RECORDED INFORMATION:
==========

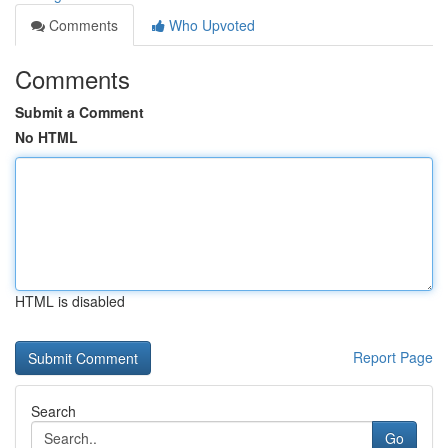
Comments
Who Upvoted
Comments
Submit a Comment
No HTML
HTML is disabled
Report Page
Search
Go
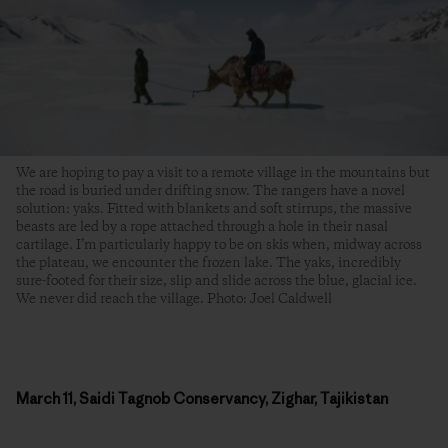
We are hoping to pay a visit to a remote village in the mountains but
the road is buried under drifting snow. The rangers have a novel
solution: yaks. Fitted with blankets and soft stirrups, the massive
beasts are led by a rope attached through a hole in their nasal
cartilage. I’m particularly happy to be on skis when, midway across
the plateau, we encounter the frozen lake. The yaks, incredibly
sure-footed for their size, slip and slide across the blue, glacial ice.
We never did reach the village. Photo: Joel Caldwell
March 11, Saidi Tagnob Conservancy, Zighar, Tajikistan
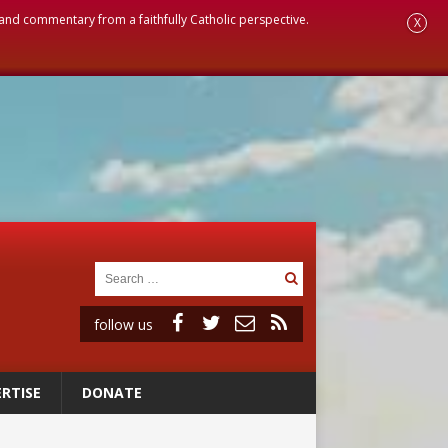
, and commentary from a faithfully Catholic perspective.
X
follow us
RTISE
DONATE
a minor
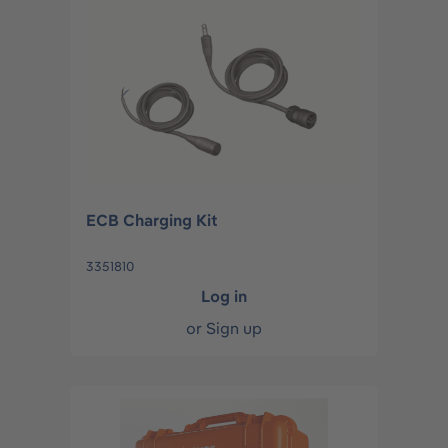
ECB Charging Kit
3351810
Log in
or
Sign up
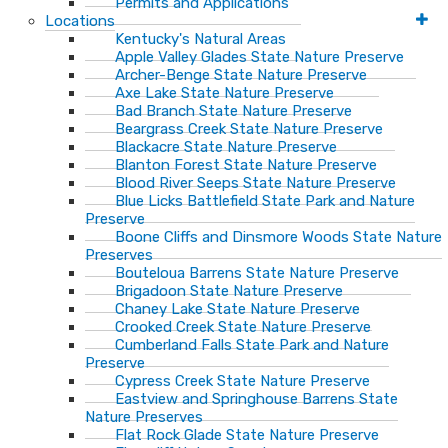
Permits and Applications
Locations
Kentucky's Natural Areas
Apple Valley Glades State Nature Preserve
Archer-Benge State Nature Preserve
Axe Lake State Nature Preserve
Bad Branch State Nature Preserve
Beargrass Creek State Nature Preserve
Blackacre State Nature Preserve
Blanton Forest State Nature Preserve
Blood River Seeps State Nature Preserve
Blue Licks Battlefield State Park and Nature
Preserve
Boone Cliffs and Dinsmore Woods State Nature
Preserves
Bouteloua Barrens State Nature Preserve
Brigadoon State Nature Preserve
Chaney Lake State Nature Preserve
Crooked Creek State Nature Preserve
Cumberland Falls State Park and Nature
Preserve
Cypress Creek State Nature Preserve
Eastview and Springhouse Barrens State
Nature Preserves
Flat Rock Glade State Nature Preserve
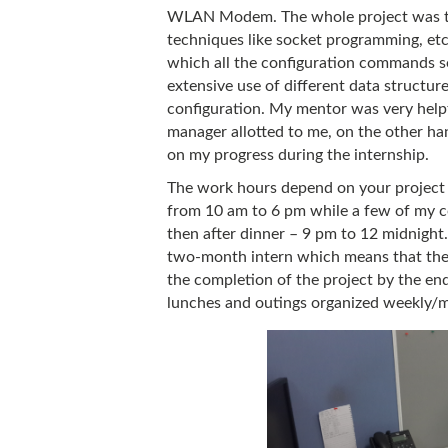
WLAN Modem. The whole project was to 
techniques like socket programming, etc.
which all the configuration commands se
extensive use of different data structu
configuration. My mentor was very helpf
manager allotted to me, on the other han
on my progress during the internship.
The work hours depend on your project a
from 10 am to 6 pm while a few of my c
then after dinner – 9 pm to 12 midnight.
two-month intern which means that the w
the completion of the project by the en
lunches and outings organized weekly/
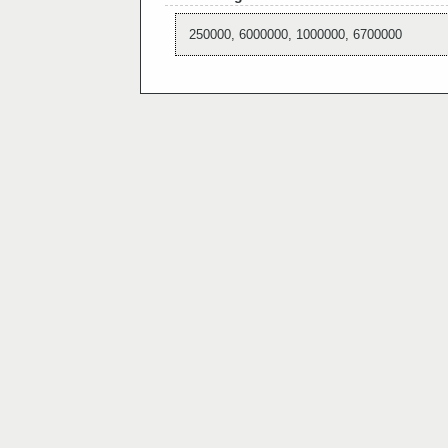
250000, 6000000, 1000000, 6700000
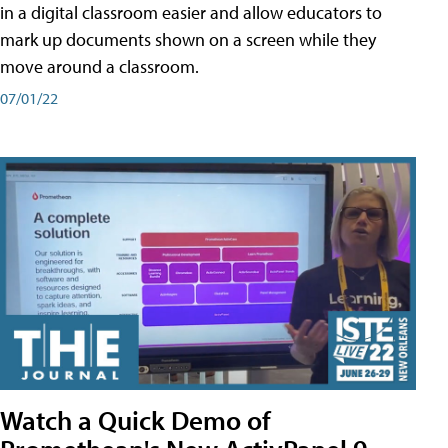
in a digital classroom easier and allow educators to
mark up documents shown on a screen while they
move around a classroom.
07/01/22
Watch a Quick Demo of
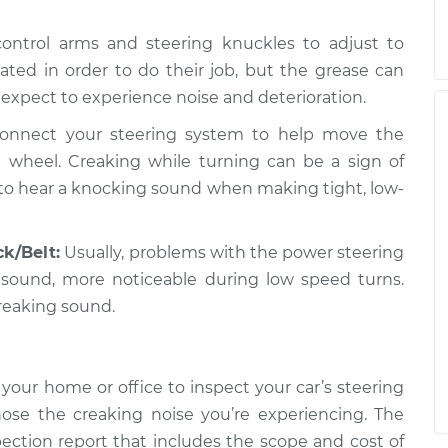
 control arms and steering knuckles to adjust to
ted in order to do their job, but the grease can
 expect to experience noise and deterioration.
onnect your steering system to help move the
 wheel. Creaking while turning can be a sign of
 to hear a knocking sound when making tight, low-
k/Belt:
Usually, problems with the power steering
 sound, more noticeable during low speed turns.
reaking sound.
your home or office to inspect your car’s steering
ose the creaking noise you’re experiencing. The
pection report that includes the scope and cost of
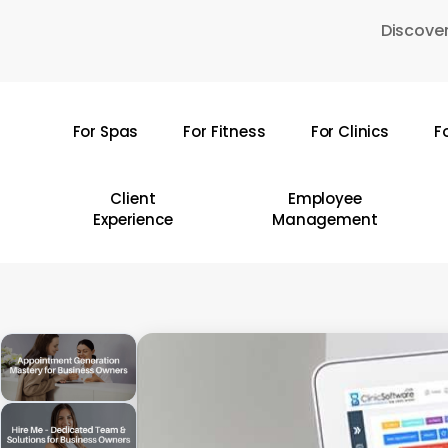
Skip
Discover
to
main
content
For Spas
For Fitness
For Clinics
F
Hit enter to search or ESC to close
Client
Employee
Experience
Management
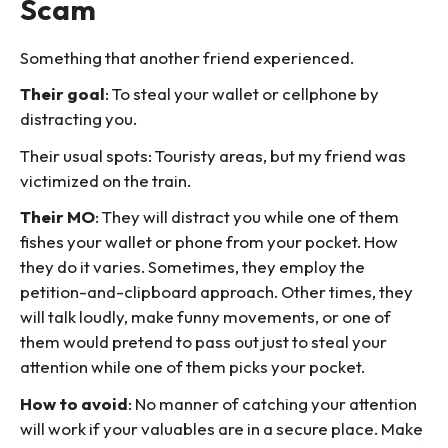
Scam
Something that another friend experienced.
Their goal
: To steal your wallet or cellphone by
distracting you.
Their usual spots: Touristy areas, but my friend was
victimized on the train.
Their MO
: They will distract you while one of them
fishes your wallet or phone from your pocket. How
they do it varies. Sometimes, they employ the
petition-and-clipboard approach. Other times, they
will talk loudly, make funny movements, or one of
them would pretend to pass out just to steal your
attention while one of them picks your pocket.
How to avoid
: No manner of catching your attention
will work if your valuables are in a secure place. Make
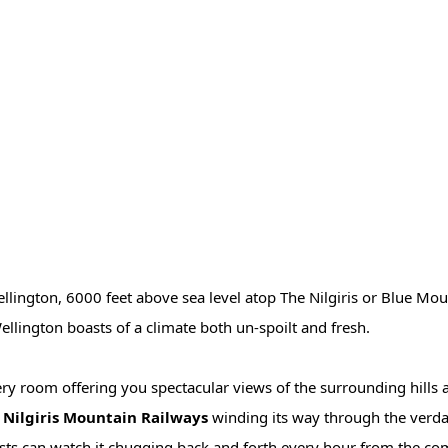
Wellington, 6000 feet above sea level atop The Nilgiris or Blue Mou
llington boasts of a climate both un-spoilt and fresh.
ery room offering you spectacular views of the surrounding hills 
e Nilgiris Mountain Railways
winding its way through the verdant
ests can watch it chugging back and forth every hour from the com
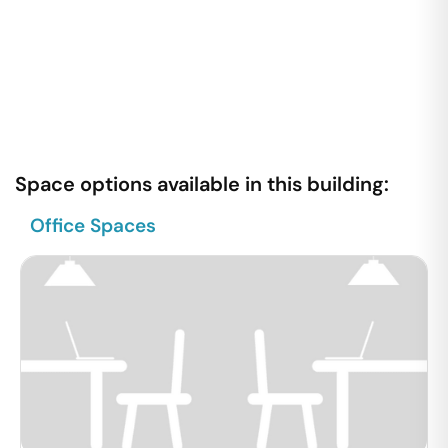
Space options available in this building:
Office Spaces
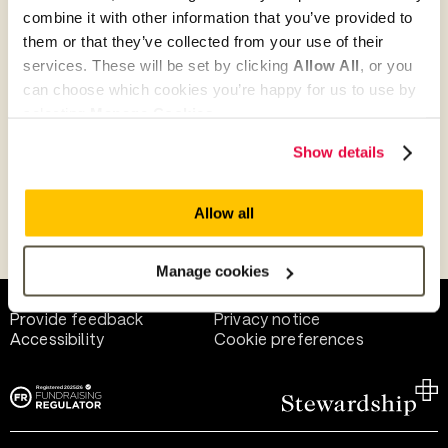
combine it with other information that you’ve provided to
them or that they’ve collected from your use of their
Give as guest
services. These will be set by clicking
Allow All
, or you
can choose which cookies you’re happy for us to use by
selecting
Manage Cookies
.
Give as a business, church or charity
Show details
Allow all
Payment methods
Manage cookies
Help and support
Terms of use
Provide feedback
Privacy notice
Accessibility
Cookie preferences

==========

PROBLEM REQUIREMENTS: In the answer, give only the lines from the one containing "Office Spaces" through the end of the records above, each reproduced exactly. Include no pictures.

THE ANSWER:
Office Spaces
combine it with other information that you’ve provided to
them or that they’ve collected from your use of their
Give as guest
services. These will be set by clicking
Allow All
, or you
can choose which cookies you’re happy for us to use by
selecting
Manage Cookies
.
Give as a business, church or charity
Show details
Allow all
Payment methods
Manage cookies
Help and support
Terms of use
Provide feedback
Privacy notice
Accessibility
Cookie preferences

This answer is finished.